Dataset entries
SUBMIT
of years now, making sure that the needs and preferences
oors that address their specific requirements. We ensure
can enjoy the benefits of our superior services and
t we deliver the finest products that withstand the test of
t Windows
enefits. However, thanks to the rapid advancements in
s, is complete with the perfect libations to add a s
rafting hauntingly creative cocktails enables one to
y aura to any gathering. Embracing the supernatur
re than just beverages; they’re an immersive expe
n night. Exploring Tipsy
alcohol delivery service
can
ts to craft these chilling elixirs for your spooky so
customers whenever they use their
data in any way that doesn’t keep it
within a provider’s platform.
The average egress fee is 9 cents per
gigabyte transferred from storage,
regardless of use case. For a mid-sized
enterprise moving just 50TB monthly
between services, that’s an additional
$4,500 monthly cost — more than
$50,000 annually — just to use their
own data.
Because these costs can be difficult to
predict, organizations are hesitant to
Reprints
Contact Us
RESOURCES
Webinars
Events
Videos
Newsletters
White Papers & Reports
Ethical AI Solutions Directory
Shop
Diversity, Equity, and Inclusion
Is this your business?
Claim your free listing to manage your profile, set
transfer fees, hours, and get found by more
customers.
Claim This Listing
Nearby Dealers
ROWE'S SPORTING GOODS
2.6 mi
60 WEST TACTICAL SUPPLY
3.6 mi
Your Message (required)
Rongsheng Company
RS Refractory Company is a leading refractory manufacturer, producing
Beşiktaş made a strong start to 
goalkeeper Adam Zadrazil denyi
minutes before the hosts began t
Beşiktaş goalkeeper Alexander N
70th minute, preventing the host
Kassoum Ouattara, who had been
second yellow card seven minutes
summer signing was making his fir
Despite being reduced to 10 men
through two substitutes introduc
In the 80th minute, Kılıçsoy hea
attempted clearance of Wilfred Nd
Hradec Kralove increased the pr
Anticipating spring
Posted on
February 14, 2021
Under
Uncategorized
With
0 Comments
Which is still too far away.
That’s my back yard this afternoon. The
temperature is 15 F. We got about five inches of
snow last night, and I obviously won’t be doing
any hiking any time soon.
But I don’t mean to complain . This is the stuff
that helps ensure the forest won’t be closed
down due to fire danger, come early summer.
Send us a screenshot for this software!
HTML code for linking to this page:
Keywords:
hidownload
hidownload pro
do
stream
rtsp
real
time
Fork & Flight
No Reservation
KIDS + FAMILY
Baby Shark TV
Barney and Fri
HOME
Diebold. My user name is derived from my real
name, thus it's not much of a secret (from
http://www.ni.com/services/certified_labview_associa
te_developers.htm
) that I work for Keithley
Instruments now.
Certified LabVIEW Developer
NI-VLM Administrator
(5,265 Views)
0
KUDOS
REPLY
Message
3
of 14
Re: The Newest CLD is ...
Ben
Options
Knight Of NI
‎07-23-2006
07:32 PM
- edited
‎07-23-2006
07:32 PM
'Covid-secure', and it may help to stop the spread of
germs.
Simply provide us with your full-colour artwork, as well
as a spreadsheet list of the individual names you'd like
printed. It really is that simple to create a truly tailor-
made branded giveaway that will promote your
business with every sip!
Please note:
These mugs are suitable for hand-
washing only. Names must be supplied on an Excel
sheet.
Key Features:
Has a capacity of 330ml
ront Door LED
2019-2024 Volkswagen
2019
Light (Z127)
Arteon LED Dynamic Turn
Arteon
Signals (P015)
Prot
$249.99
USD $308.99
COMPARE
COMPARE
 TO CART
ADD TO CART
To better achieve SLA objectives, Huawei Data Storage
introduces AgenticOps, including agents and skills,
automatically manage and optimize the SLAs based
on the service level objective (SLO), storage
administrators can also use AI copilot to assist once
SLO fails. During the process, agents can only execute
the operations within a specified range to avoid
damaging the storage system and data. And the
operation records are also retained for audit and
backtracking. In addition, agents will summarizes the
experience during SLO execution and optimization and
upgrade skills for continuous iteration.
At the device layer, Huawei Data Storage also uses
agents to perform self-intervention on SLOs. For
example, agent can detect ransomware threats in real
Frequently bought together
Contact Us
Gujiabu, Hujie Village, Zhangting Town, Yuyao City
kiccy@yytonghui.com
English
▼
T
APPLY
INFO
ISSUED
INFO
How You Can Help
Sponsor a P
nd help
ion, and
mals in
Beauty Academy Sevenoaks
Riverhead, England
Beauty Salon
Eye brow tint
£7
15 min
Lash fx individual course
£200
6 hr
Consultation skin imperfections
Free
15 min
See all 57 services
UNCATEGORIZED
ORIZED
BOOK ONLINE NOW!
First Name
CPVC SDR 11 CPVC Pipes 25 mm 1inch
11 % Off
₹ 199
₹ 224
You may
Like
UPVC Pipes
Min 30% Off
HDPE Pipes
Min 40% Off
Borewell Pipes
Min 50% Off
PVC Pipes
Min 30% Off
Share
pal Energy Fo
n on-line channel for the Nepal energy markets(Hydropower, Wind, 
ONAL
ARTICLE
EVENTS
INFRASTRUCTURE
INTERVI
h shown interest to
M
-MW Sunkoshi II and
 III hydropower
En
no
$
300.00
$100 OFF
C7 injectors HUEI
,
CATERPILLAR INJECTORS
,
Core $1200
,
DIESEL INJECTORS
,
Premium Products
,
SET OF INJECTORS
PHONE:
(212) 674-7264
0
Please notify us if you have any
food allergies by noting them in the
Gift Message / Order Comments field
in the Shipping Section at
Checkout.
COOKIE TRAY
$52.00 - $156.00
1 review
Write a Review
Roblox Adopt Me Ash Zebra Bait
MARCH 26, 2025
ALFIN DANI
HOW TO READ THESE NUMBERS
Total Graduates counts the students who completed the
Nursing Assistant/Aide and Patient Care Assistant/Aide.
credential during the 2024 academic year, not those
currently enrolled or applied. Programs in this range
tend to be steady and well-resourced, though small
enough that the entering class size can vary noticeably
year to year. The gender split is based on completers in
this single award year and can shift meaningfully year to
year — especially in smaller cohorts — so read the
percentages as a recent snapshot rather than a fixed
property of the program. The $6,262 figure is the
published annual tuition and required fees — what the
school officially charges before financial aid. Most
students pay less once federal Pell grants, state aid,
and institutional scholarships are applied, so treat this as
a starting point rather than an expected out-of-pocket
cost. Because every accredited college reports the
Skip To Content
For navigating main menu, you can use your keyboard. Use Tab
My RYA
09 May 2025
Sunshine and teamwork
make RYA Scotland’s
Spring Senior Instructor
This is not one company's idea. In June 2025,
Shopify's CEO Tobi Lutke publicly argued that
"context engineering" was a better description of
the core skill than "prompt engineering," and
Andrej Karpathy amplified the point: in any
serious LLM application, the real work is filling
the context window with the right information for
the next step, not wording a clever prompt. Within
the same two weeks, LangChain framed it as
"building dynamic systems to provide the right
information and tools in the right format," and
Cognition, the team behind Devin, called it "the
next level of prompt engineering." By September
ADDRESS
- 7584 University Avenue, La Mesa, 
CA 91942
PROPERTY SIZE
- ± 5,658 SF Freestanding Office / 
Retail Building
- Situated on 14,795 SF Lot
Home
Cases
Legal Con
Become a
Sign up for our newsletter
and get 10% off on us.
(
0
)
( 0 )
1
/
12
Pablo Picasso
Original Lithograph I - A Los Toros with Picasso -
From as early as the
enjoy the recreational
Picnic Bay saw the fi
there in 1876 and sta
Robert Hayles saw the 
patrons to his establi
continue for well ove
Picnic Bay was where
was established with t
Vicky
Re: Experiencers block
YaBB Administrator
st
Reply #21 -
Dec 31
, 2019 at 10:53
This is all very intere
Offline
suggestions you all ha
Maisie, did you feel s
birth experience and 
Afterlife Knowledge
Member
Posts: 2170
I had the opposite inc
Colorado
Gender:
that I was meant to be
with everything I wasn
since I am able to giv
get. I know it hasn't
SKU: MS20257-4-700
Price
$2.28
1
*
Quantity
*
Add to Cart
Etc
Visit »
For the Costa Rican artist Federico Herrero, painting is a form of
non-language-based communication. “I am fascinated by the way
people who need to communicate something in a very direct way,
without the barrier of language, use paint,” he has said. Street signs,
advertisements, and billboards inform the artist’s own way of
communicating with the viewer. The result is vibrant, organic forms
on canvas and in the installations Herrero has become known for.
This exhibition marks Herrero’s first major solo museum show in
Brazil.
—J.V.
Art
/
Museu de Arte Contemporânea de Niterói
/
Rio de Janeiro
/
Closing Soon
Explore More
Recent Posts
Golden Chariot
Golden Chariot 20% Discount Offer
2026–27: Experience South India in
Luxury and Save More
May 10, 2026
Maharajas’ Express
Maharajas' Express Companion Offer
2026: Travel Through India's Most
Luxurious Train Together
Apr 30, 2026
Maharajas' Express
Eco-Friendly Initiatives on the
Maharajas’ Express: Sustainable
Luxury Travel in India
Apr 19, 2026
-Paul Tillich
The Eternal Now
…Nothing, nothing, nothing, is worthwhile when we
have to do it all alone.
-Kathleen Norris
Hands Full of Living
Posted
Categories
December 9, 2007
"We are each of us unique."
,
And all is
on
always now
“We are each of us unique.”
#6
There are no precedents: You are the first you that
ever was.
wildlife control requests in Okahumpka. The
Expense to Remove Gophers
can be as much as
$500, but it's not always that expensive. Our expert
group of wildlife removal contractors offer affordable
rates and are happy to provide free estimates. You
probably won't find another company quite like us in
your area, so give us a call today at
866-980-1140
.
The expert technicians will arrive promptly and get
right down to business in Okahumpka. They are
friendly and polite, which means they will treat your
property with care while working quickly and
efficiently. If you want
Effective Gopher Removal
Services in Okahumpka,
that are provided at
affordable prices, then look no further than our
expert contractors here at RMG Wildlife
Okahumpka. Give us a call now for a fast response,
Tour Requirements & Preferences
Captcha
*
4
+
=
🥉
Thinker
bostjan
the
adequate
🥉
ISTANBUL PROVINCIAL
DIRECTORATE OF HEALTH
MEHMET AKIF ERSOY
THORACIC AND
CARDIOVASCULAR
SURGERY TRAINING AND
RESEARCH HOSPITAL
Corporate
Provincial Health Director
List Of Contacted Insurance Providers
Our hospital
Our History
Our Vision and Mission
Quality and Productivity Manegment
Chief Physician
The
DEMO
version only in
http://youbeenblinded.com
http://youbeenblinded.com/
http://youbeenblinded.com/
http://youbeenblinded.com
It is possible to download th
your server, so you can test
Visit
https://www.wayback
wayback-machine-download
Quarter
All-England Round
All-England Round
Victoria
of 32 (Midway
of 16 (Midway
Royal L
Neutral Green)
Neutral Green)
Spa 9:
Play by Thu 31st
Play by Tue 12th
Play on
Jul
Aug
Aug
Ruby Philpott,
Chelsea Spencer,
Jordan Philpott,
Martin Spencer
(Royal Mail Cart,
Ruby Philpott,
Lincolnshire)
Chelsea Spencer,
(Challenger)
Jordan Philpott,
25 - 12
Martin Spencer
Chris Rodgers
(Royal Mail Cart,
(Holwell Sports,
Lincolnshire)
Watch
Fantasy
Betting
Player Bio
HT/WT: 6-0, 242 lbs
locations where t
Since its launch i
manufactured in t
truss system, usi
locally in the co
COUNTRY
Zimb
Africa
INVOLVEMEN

Required work =>
Reproduce exactly the line bearing "Okahumpka. Give us" and all the lines that come after it in the records above; add nothing.

Solution =>
Okahumpka. Give us a call now for a fast response,
Tour Requirements & Preferences
Captcha
*
4
+
=
🥉
Thinker
bostjan
the
adequate
🥉
ISTANBUL PROVINCIAL
DIRECTORATE OF HEALTH
MEHMET AKIF ERSOY
THORACIC AND
CARDIOVASCULAR
SURGERY TRAINING AND
RESEARCH HOSPITAL
Corporate
Provincial Health Director
List Of Contacted Insurance Providers
Our hospital
Our History
Our Vision and Mission
Quality and Productivity Manegment
Chief Physician
The
DEMO
version only in
http://youbeenblinded.com
http://youbeenblinded.com/
http://youbeenblinded.com/
http://youbeenblinded.com
It is possible to download th
your server, so you can test
Visit
https://www.wayback
wayback-machine-download
Quarter
All-England Round
All-England Round
Victoria
of 32 (Midway
of 16 (Midway
Royal L
Neutral Green)
Neutral Green)
Spa 9:
Play by Thu 31st
Play by Tue 12th
Play on
Jul
Aug
Aug
Ruby Philpott,
Chelsea Spencer,
Jordan Philpott,
Martin Spencer
(Royal Mail Cart,
Ruby Philpott,
Lincolnshire)
Chelsea Spencer,
(Challenger)
Jordan Philpott,
25 - 12
Martin Spencer
Chris Rodgers
(Royal Mail Cart,
(Holwell Sports,
Lincolnshire)
Watch
Fantasy
Betting
Player Bio
HT/WT: 6-0, 242 lbs
locations where t
Since its launch i
manufactured in t
truss system, usi
locally in the co
COUNTRY
Zimb
Africa
INVOLVEMEN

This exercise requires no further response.